Methods: Genotypic resistance measurements were performed at baseline on a large cohort of individuals identified during acute/early infection (UCSF Options cohort). We used linear mixed models with cubic splines to compare secular patterns in logVL and square root CD4 (sqrtCD4) in those with and without transmitted drug resistance, censoring data upon ART initiation. In addition, average logVL and sqrtCD4 levels were compared during set point (6 months to 2 years).
Results: Of 556 individuals with genotypic data available, 104 (19%) had transmitted drug resistance. Approximately 60 days after the estimated infection date, VL was higher in WT than in TDR (0.38 logs, p< 0.001), as well as in subgroups with NRTI (0.32 logs, p=0.02) and PI (0.56 logs, p=0.001) resistance. Individuals with NNRTI resistance had a trend suggesting higher VL (0.27 logs, p=0.11).

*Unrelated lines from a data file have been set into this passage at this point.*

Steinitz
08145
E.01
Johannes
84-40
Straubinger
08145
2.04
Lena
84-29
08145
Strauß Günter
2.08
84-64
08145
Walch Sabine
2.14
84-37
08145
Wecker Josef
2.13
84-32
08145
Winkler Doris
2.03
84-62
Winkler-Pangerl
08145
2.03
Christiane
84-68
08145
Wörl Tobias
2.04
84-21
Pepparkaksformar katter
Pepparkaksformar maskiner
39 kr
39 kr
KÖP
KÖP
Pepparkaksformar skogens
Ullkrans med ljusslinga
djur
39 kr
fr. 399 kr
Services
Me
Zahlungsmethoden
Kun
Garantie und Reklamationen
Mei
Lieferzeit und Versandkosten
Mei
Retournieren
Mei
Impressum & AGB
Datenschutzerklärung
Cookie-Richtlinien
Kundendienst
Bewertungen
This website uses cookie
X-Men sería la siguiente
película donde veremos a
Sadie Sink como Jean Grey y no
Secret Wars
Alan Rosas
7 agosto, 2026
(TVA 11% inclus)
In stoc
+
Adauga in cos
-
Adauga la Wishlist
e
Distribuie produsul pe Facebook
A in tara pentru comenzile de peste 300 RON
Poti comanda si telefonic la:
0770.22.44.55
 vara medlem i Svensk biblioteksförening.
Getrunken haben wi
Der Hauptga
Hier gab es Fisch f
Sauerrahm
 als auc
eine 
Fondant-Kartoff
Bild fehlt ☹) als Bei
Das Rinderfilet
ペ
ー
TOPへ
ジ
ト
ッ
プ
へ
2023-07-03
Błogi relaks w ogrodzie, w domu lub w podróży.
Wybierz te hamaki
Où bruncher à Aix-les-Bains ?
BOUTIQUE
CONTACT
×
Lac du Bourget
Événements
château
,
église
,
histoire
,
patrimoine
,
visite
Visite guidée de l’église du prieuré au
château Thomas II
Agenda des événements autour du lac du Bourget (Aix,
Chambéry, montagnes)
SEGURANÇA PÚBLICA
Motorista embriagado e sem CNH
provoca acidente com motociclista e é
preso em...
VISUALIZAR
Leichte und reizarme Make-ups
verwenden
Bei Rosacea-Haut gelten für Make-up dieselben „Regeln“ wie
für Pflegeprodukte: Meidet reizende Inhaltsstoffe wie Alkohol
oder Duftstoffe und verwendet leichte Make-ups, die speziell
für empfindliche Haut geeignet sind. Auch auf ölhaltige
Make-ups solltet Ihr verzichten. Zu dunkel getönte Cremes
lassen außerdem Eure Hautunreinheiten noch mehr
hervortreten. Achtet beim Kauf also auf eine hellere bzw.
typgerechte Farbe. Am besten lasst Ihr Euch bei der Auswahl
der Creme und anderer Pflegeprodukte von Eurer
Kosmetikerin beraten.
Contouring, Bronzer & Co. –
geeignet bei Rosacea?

These differences in VL waned over time; VL was not significantly different between groups at 180 and 360 days. There were no differences in CD4 cell counts, either early after infection or during set point.
Conclusions: Patients with transmitted NRTI and PI, but not NNRTI, resistance mutations have lower viral loads during the acute phase of infection; this effect, however, is not sustained. These data provide evidence that drug resistance mutations have an in vivo impact on viral fitness. The waning of the differences in viral load over time suggests that further viral evolution likely attenuates the impact of drug resistance mutations, either through reversion of mutations to wild-type, or through other genetic changes that compensate for fitness costs.